First, lets address the elephant in the room; the album artwork. From the moment I laid eyes on it, I knew it was the work of Mariusz Lewandowski. Recognizing his work and its connection to this record was all I needed to get me to listen to Stygian. Lewandowski always delivers the best pieces for the best records, as every record that features his art is bound to be stellar (i.e records by Psycroptic, Mizmor, Fuming Mouth, Abigail Williams, Bell Witch). Without fault, his artwork perfectly encapsulates the incredibly bleak and hopeless atmosphere that is portrayed in the music. It reminds me somewhat of H.P. Lovecraft’s cosmic horror. Similar to Lovecraft’s work, Lewandowski’s pieces remind me that we are all insignificant, that nothing in our lives truly matter in the grand scheme of things. Just that realization alone is incredibly horrifying and equally breathtaking because it is true in some respect.

Despite Stygian being the debut record for Atramentus, this group is a side project of Phil Tougas, who is the guitarist for First Fragment. It is interesting comparing Atramentus and First Fragment as they are on polarizing ends of the extreme metal spectrum. Given how fundamentally different these two groups are from one another, it is incredibly refreshing to see artists dabble in something entirely different than what they’re known for. In this case, it is for the best, especially while we wait for new First Fragment. Needless to say, both groups are at the top of their respective genres as Stygian just shot Atramentus to the top of the funeral doom food chain alongside Bell Witch.

The weird thing about this record is that I have been constantly drawn to listen to it several times per day, which is never the case with funeral doom records.

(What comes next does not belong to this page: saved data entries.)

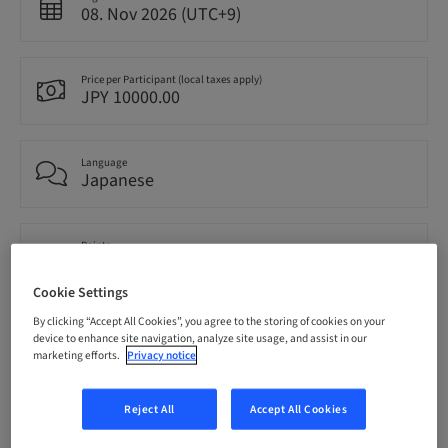
08. Nov 2026 (UTC+9)
Price per Participant (local taxes apply)
JPY 10000.00
Language
Japanese
Points
0.00 Points
Cookie Settings
By clicking “Accept All Cookies”, you agree to the storing of cookies on your
Delivery method
device to enhance site navigation, analyze site usage, and assist in our
Event
marketing efforts.
Privacy notice
Reject All
Accept All Cookies
Audience
National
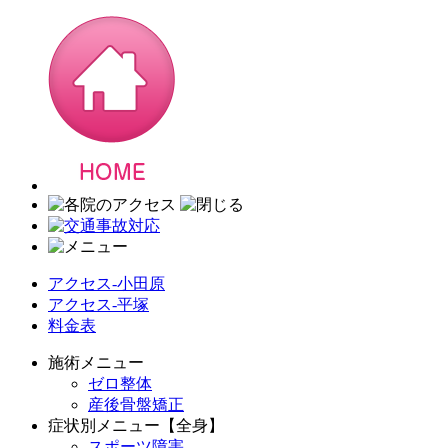
アクセス-小田原
アクセス-平塚
料金表
施術メニュー
ゼロ整体
産後骨盤矯正
症状別メニュー【全身】
スポーツ障害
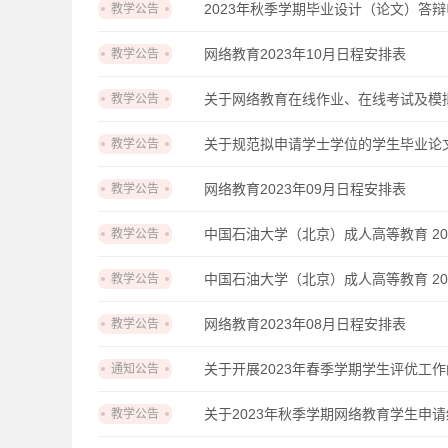
2023年秋季学期毕业设计（论文）答
教学公告
网络教育2023年10月日程安排表
教学公告
关于网络教育在线作业、在线考试及模
教学公告
关于规范拟申请学士学位的学生毕业论
教学公告
网络教育2023年09月日程安排表
教学公告
中国石油大学（北京）成人高等教育 2
教学公告
中国石油大学（北京）成人高等教育 2
教学公告
网络教育2023年08月日程安排表
教学公告
关于开展2023年春季学期学生评优工
通知公告
关于2023年秋季学期网络教育学生申
教学公告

One playthrough of this type of record is enough for a few months, but Stygian just has something about it that keeps me coming back for more. As the inspiration for the closing track on Stygian being Tougas’ three-hour trek through a snowstorm at -20°C, this record truly does capture the essence of being lost in a frozen wasteland. The haunting and utterly gloomy soundscapes found throughout Stygian allow me to freeze to death in these tundra hellscapes vicariously. Although a funeral doom record as a whole, Stygian is very well balanced between the dark ambient soundscapes and the blistering riffs and blood-curdling screams. When the music isn’t spacing out with the reverberating, droning bass, the icy black metal riffs and the melancholic, thunderous piano on top of the tumultuous vocals make for a breathtaking amalgam that is well paced throughout its entirety. The whole record slowly builds to the massive climax that is the final moment in the closing track. Once the closing track, “Stygian III”, reaches its powerfully majestic end, I am left completely bewildered each time I listen through. This sole payoff moment makes the extra effort and patience put into listening to this brilliant record beyond worth it.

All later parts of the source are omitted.